En sus columnas de prensa, Iriarte movía temas polémicos que creaban opinión pública. Esto era lo que perseguía en Armenia, y me lo advirtió de entrada. Para tal efecto, me invitó a que le contara detalles curiosos, ojalá críticos, que hubiera vivido o presenciado en mis relaciones con personajes salidos de lo común.

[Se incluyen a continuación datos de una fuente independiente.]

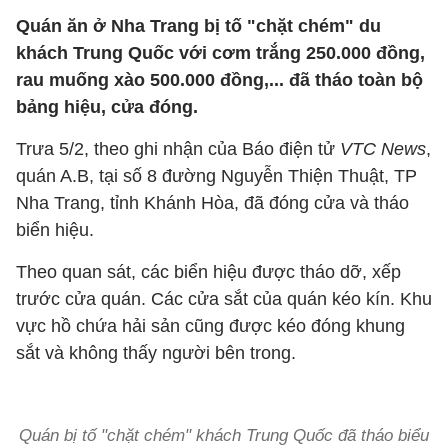
Quán ăn ở Nha Trang bị tố "chặt chém" du
khách Trung Quốc với cơm trắng 250.000 đồng,
rau muống xào 500.000 đồng,... đã tháo toàn bộ
bảng hiệu, cửa đóng.
Trưa 5/2, theo ghi nhận của Báo điện tử
VTC News
,
quán A.B, tại số 8 đường Nguyễn Thiện Thuật, TP
Nha Trang, tỉnh Khánh Hòa, đã đóng cửa và tháo
biển hiệu.
Theo quan sát, các biển hiệu được tháo dỡ, xếp
trước cửa quán. Các cửa sắt của quán kéo kín. Khu
vực hồ chứa hải sản cũng được kéo đóng khung
sắt và không thấy người bên trong.
Quán bị tố "chặt chém" khách Trung Quốc đã tháo biểu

Al finalizar la tarde, se presentó en mi oficina acompañado del gerente de la compañía, Raúl Mejía Calderón, exalcalde de Armenia, y de un fotógrafo que había contratado para ambientar su Sala de citas ambulante.

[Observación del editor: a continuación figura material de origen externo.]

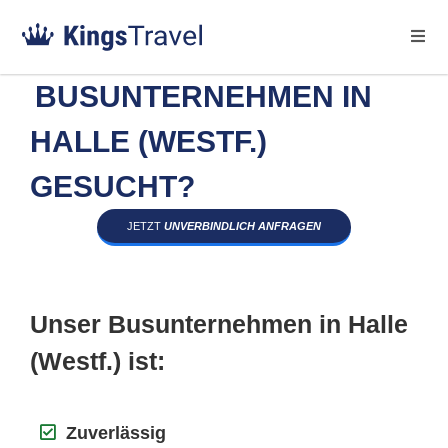
BUSUNTERNEHMEN IN
HALLE (WESTF.)
GESUCHT?
JETZT
UNVERBINDLICH ANFRAGEN
Unser Busunternehmen in Halle
(Westf.) ist:
Zuverlässig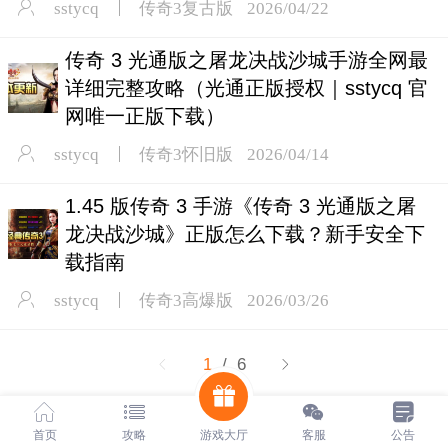
sstycq
传奇3复古版
2026/04/22
传奇 3 光通版之屠龙决战沙城手游全网最
详细完整攻略（光通正版授权｜sstycq 官
网唯一正版下载）
sstycq
传奇3怀旧版
2026/04/14
1.45 版传奇 3 手游《传奇 3 光通版之屠
龙决战沙城》正版怎么下载？新手安全下
载指南
sstycq
传奇3高爆版
2026/03/26
1
/ 6
官网唯一宣发平台:《盛世天影传奇官网》 www.sstycq.com
首页
攻略
游戏大厅
客服
公告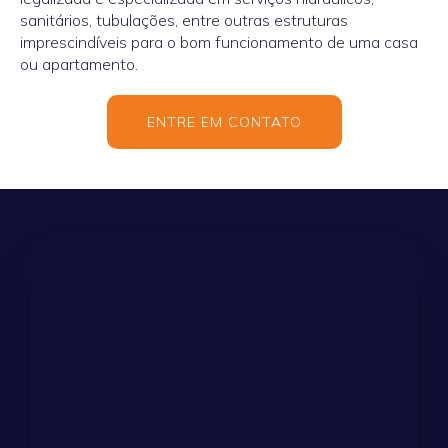
sanitários, tubulações, entre outras estruturas
imprescindíveis para o bom funcionamento de uma casa
ou apartamento.
ENTRE EM CONTATO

Pronto surgieron mis tres personajes, que encajaban en la regla: el médico revolucionario Tulio Bayer, a quien yo había conocido en el Putumayo antes de sus andanzas guerrilleras; el escritor boyacense Eduardo Torres Quintero, hombre genial, y el insigne cronista de Tipacoque y agudo crítico de los problemas nacionales en sus columnas de prensa, Eduardo Caballero Calderón. Una nómina de lujo. Pero faltaba hablar.
El cronista, haciendo gala de su simpatía proverbial, estimulaba mis confesiones con el gracejo oportuno y su personalidad desabrochada. Era el auténtico entrevistador, sencillo, recursivo e inteligente, que no necesitaba de grabadora para captar el nervio de la conversación, sino que dejaba que ésta se desarrollara al natural, sin la tortura del micrófono y de la pose solemne. El arte del reportaje depende más del entrevistador que del entrevistado. Es él quien le pone el condimento a la charla, la matiza y la hace fluir. Así se obtienen revelaciones insospechadas, que de otra manera se ahogarían en el atolladero de los temores y las timideces.

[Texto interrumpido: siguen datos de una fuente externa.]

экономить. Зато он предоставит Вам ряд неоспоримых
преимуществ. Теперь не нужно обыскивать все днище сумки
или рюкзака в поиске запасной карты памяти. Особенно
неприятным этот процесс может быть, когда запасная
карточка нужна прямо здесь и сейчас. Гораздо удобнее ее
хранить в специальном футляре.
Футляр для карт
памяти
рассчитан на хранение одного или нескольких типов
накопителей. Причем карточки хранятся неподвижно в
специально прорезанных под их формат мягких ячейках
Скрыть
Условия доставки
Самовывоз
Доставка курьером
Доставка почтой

Seguía mis palabras con atención y porte amable, y abría sus ojos de lince cuando hallaba algún episodio singular que valía la pena percibir y rastrear en su exacto significado. Entonces hacía una breve anotación en la libreta de apuntes, con trazos gigantes que llenaban toda la página y que sólo él lograría traducir cuando repasara sus garabatos. Supuse que por medio de este sistema anticuado, en plena era de las comunicaciones, no iba a captar todo lo que yo le expresaba. Sin embargo, su destreza mental le permitía, al retener los puntos sustantivos, desenvolver más tarde el ovillo de la conversación y rescatar deliciosas anécdotas.
Cuando días después leí la revista, quedé sorprendido de la fidelidad con que había interpretado mis relatos. El sólo título del reportaje era un acierto y movía la curiosidad del lector para penetrar en el contenido: Hubo una ocasión en que las vacas sagradas de Manizales dieron leche adulterada. El episodio había ocurrido treinta años atrás, siendo Tulio Bayer secretario de Salud de Caldas. Tulio sabía que la leche que entraba a Manizales, suministrada por personajes de la alta sociedad -considerados intocables-, venía adulterada. Y como nadie hacía nada, lo hizo él: utilizando a estudiantes universitarios, creó puestos de control en todas las entradas a la ciudad y descubrió que el producto estaba mezclado con agua. El escándalo, como es obvio, levantó muchas ampollas, pero la medida fue ejemplarizante.
Alfredo Iriarte, en aquella entrevista memorable en la ciudad de Armenia, hace 21 años, llenó a cabalidad su Sala de citas. Me puso a echar corriente, como se dice en lenguaje popular. Ambos quedamos contentos con el reportaje. Conocí entonces al gran periodista, escritor y académico, que a partir de ese momento ingresó en mi lista de autores selectos.
El Espectador, Bogotá, 4 de diciembre de 2003.